"""

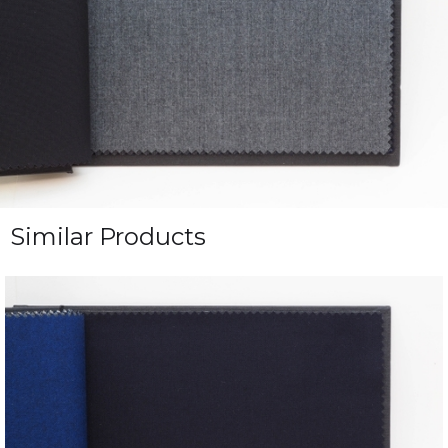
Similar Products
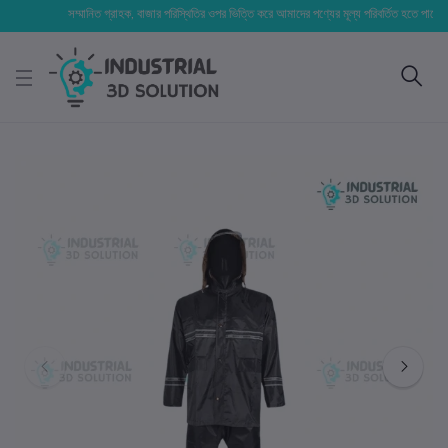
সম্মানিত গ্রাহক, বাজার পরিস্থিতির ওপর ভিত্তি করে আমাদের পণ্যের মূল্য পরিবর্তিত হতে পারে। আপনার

"""
"""

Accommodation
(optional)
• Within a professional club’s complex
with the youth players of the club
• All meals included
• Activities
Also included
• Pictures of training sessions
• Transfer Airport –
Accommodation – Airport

"""
"""

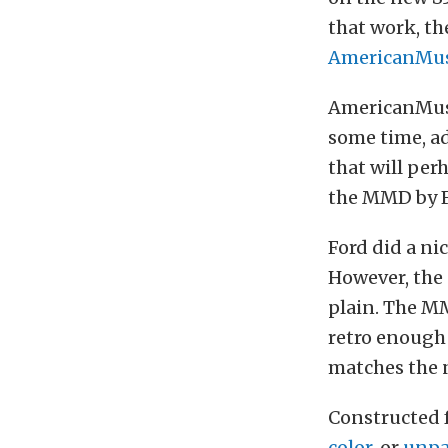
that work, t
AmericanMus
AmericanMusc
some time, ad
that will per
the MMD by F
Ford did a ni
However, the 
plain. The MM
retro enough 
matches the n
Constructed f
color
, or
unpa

"""

YOUR OBJECTIVE: When you reach the line containing "Similar Products" in the entries above, begin restating word for word, and stop once the line containing "সম্মানিত গ্রাহক, বাজার" has been given. Omit the pictures.

EXERCISE SOLUTION:
Similar Products
সম্মানিত গ্রাহক, বাজার পরিস্থিতির ওপর ভিত্তি করে আমাদের পণ্যের মূল্য পরিবর্তিত হতে পারে। আপনার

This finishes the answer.